2.2. Vision-Based Exercise Recognition

There exist many studies that quantitatively evaluate the performance of sports and physical exercises. These researches are often based on three-dimensional (3-D) image analysis, whether it is for baseball [24,25,26,27,28,29], tennis [30,31,32,33], or games [34]. Typically, the evaluation is based on kinematics and the dynamics of joint motions of shoulder, elbow, forearm, wrist, and fingers during pitching. For example, Antón et al. [35] introduced a Kinect-based algorithm for the monitoring of physical rehabilitation exercises. The algorithm recognizes the main components of the exercises, postures, and movements in order to assess their quality of execution. Moreover, this game-like immersive framework motivates them to do the rehabilitation sessions more enjoyable. Despite only a few samples in the training step, the algorithm is capable of making real-time recognition of the exercises and achieved a monitoring accuracy of 95.16% in a real scenario when evaluated on 15 users.
In general, vision-based approaches are more accurate than wearable sensor-based approaches for exercise recognition. Although they achieve good performances, the use of a vision-based sports/exercise recognition system is limited to dedicated locations. 3-D image analysis is complex and computationally intensive.
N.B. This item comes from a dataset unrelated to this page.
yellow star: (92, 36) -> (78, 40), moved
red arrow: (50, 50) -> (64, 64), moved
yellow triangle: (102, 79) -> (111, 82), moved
This limitation is, however, minimized by the possibility to perform some preprocessing on the sensor level.

2.3. Skill Science

Up to now, many researches have proposed to evaluate sports skills quantitatively. For long time, they have been principally carried out based on three-dimensional image analysis, whether it is for baseball [24,29] or tennis [30,33]. Along with the widespread use of wearable sensor devices, research and techniques for analyzing the movement of bodies and tools from acquired data are progressing in sports fields and the like by attaching sensors to the body and gears. In the field of skill science, there are some research works consisting in attaching a sensor to a tennis racket and analyze its behavior [36], and others focusing on the estimation of baseball pitching speed using a wrist-mounted acceleration sensor and laser apparatus [37]. However, most proposed accurate solutions are base on dedicated sensors (“Smart Tennis Sensor” by Sony Corporation [38]) or the wrist (“Babolat Play” by Babolat [39]), and require computer postprocessing, such that there is no real-time nor onsite feedback to improve skills.
With the popularity of smartwatches and other smart wearable devices that integrate multiple sensors, there is less need for exercise-specific hardware development. Smartwatches generally have built-in microelectromechanical systems (MEMS), IMU, and pulse rate (PR) sensors. Therefore, these devices need only software applications to be developed for each targeted sport or exercise. In their extensive review of technologies available for tennis serve evaluation, Tubez et al. raise the great prospect offered by markerless systems based on inertial measurement units for real situation evaluation [40]. Examples are the applications developed by Lopez et al. [41] for supporting an athlete or a beginner with baseball pitching action and tennis serve action. The personal sport skill improvement support application is running on Sony’s SmartWatch SWR50 and does not even need to communicate with the paired smartphone to perform onsite movement analysis and feedback. The comparative research using the proposed smartwatch applications for sport skill improvement support achieved encouraging results.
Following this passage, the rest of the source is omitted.